Y lo segundo que cabe hacer es limitar los mandatos. También hay experiencia de ello, y positiva por cierto. Lo es asimismo para atajar la corrupción. El deseo de seguir viviendo del cuento, o alternativamente el de evitar que otro levante las alfombras, explica lo dilatadas que son algunas carreras políticas.

Conste que hemos dicho algunas. Pero también afirmamos que se necesitan medidas urgentes, claras y contundentes para que esa sospecha no se generalice. Hay cierto populismo peligrosos que acecha en el horizonte esperando cobrarse el fruto de tantos errores.

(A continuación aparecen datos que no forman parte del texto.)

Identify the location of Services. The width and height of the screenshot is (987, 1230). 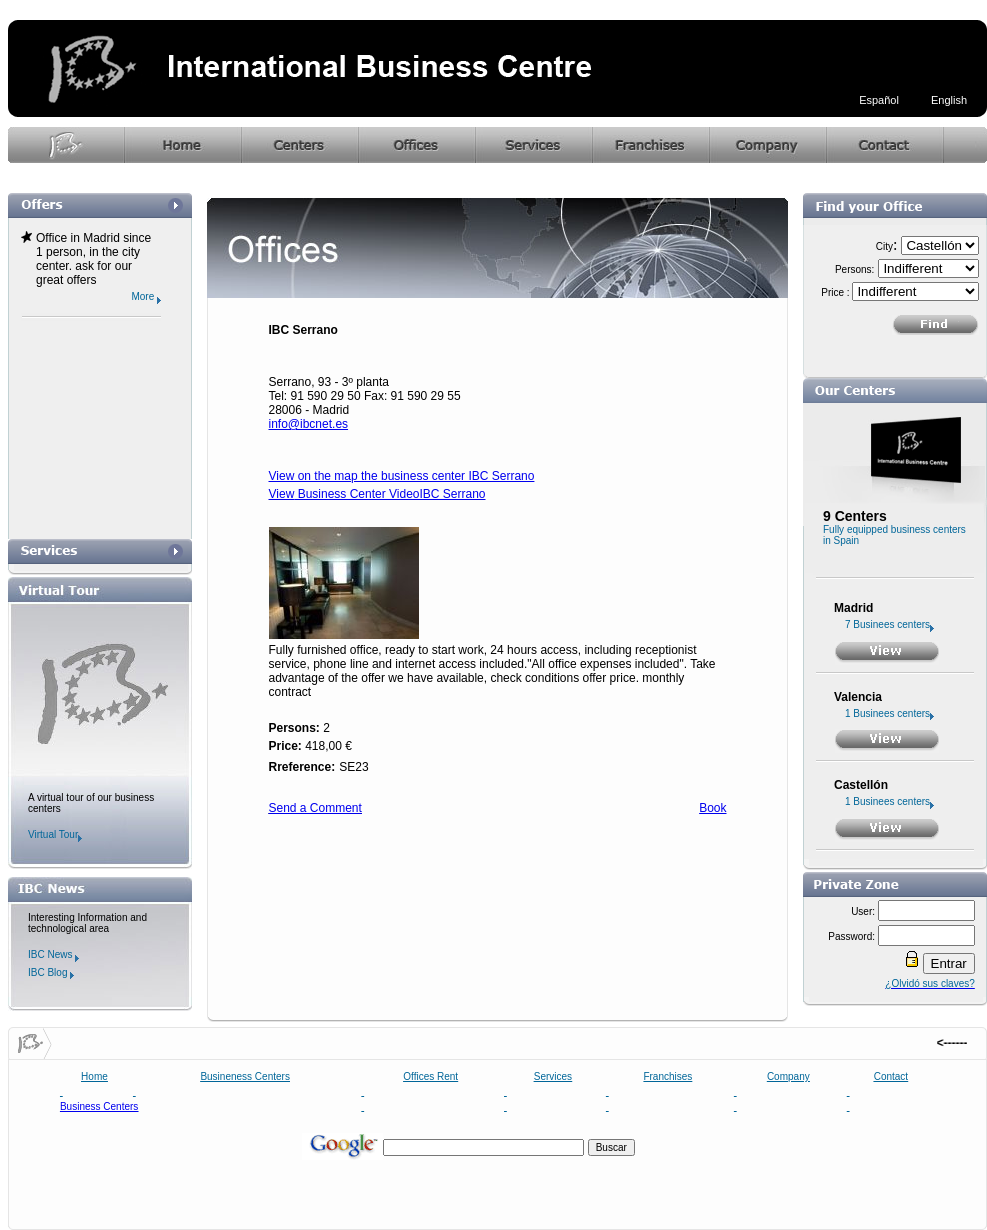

dimarts, de novembre 03, 2009

Una mala versión de la sociovergencia

El nuevo escándalo de corrupción en Santa Coloma de Gramenet ha agitado, dicen algunas voces, el llamado oasis catalán. En el peor de los casos, ha demostrado que Catalunya no es inmune, como a veces se quiere hacer creer, a ciertos males de la política. Ha demostrado también que eso de la “sociovergencia” hace tiempo que existe en determinados ámbitos. Y que se trata de ámbitos especialmente desagradables.

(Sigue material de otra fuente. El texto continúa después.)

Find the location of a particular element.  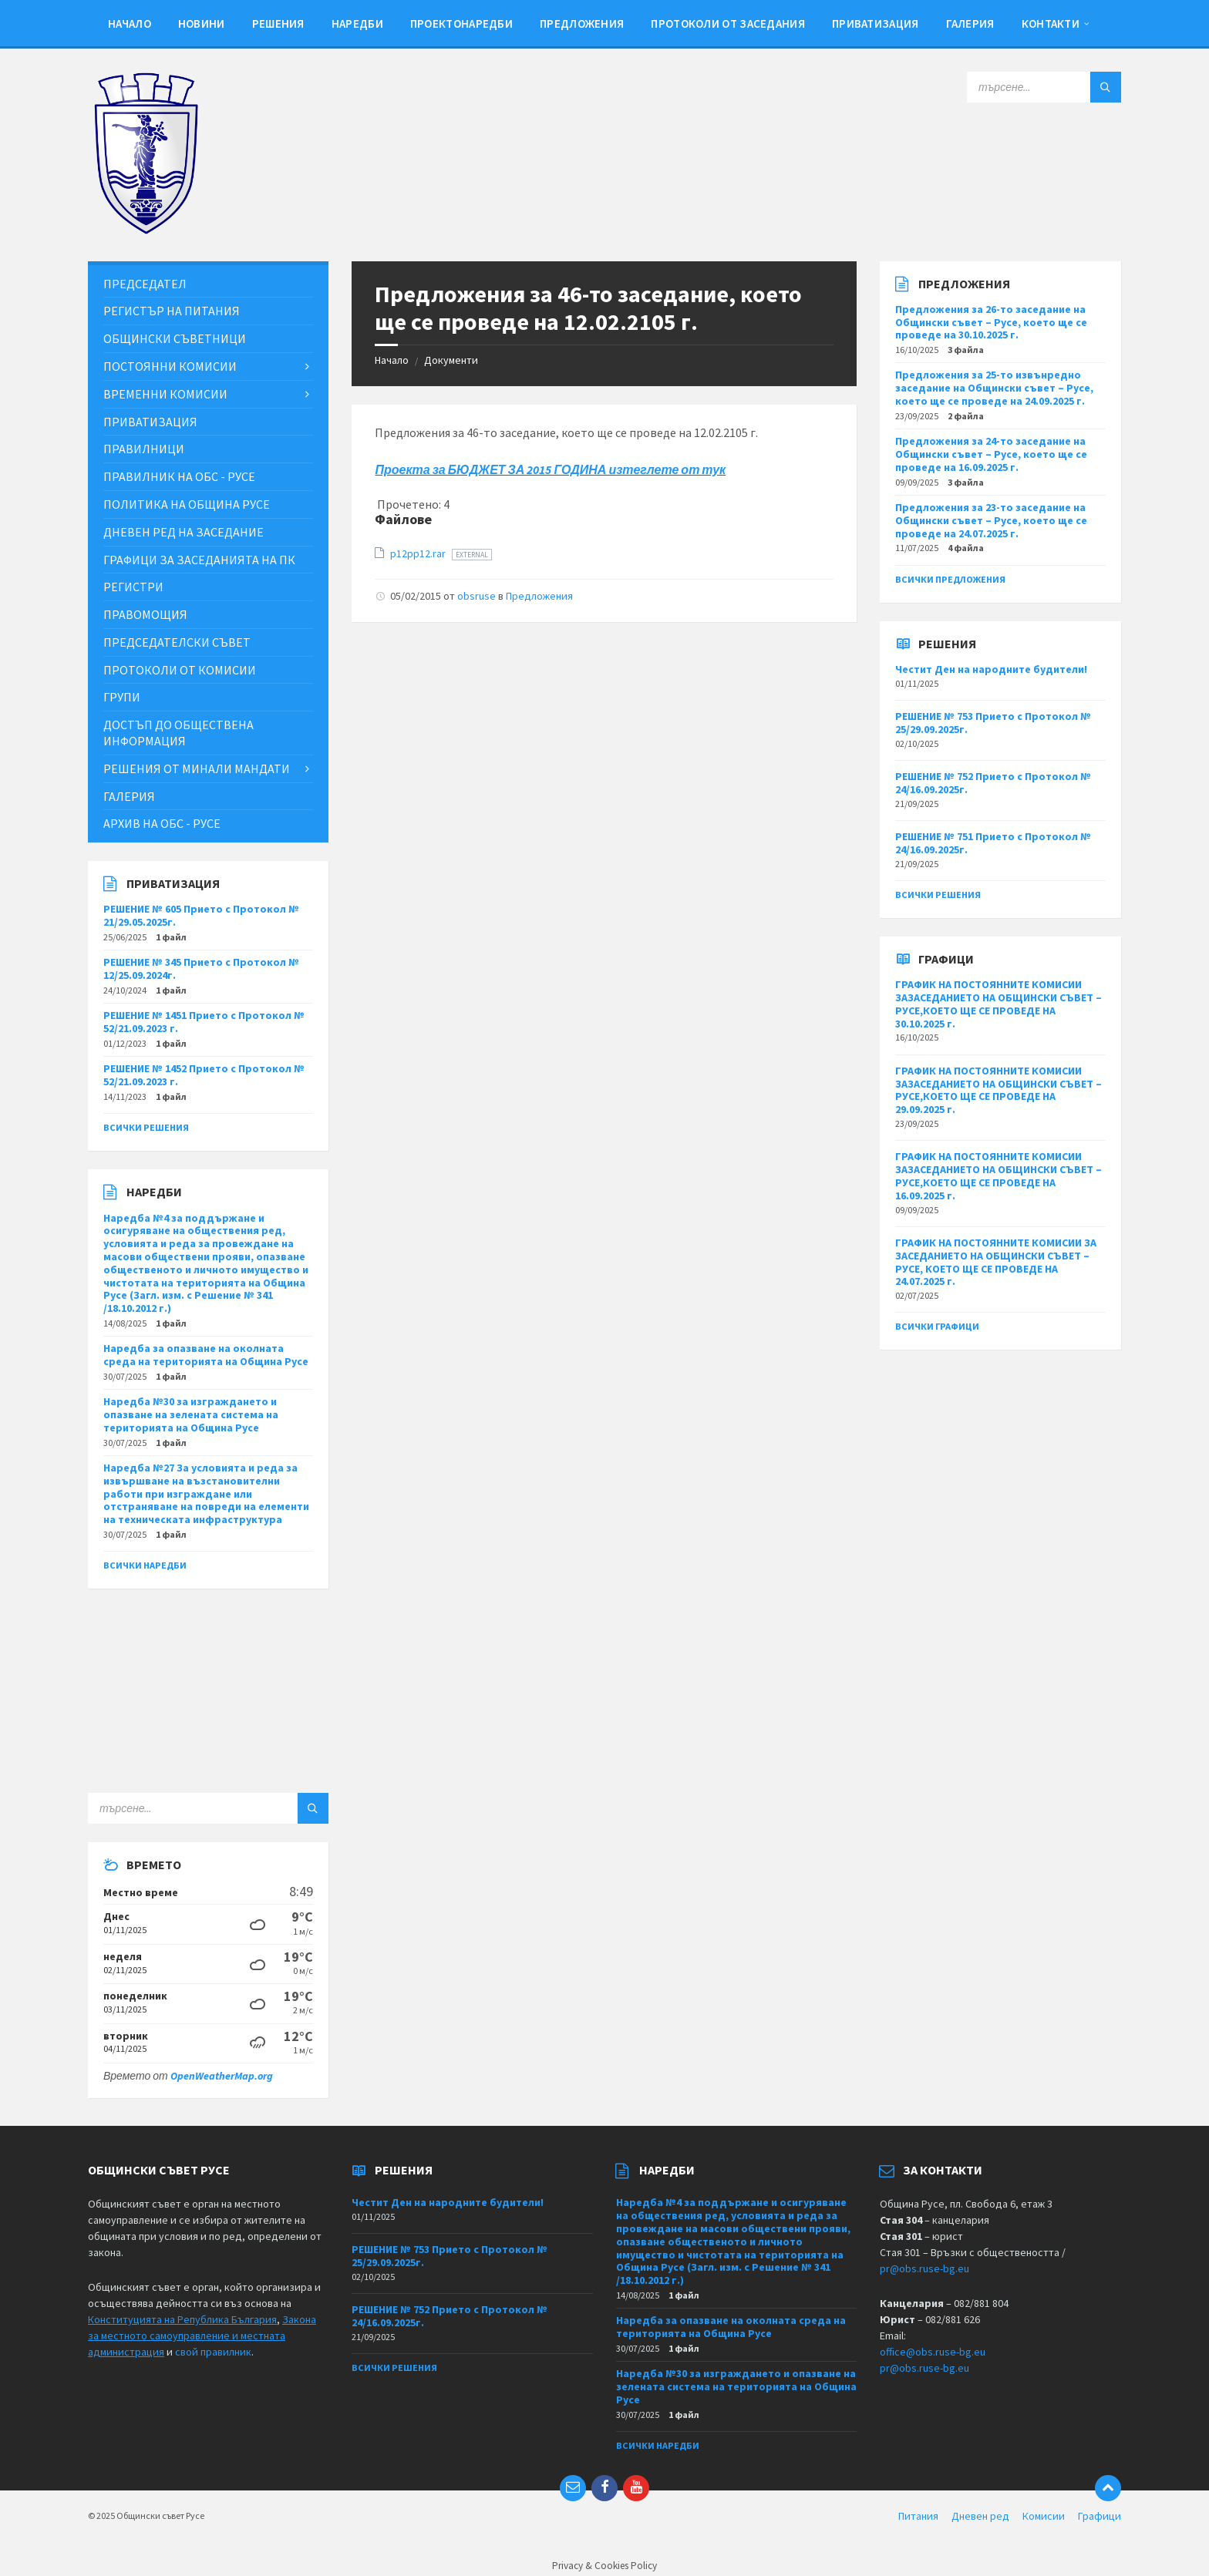

p12pp12.rar is located at coordinates (419, 553).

Ahora es muy fácil linchar a los implicados para salvar la cara. Otra cosa es si los implicados se merecen otra cosa, entre otros motivos porque la lucha contra la corrupción ciertamente no debe limitarse al campo penal. Pero debemos preguntarnos si cierto estado de cosas no era tolerado, al menos implícitamente, por los partidos de los implicados. Nadie puede ignorar que en los aledaños de los partidos circulan determinados personajes, casi siempre ex de algo, que utilizan los contactos y la agenda para vivir como marqueses sin dar palo al agua.

Que los socialistas y los nacionalistas convergentes se entienden muy bien en determinadas situaciones, además, era un secreto sólo para quienes se empeñaban, no siempre de buena fe o por ignorancia, en negar la evidencia. ¿Pacto de negocios? Puede que no, y no de forma tan explícita. Pero si alguna cosa significaba esa idea del oasis catalán es que los dos grandes partidos no se hacen daño en según qué casos.

Significa también que las cosas no se cubren con la bandera, como a veces se afirma. Pero sí se cubren con argumentos parecidos: el modelo catalán, la forma catalana de hacer las cosas..., fórmulas todas ellas que se presentan como alejadas diametralmente de sus correspondientes madrileños o españoles. Es cierto que las diferencias, pese a todo, existen. Pero haríamos bien en no tragarnos ruedas de molino y pasar ciertas falacias como si fueran el ejemplo más luminoso de la bondad universal.

¿Hay chorizos en todos los partidos, dicen? Pues sí, el riesgo es evidente y que un militante no te salga rana es una mera cuestión de suerte. Pero todo el mundo tiene claro también que en la política no se “roba” únicamente en beneficio del bolsillo propio. Y hasta sería del caso preguntarnos si ciertos enriquecimientos al calor del dinero público y de especulaciones varias no son consentidos por los partidos, siempre que los implicados tengan el detalle de acordarse de gracias a quien consiguieron abrirse tantas puertas.

Hace pocas semanas nos referíamos al refranero popular, recordando dichos tan catalanes como “Aquest mal no vol soroll” o “No prenguem mal”. Pues bien, a veces se necesita ruido y hacerse daño para corregir los problemas. Fingir que esto es un caso aislado es tanto como no reconocer que tenemos un problema. Y no hay problema más difícil de resolver que el que no es aceptado como tal.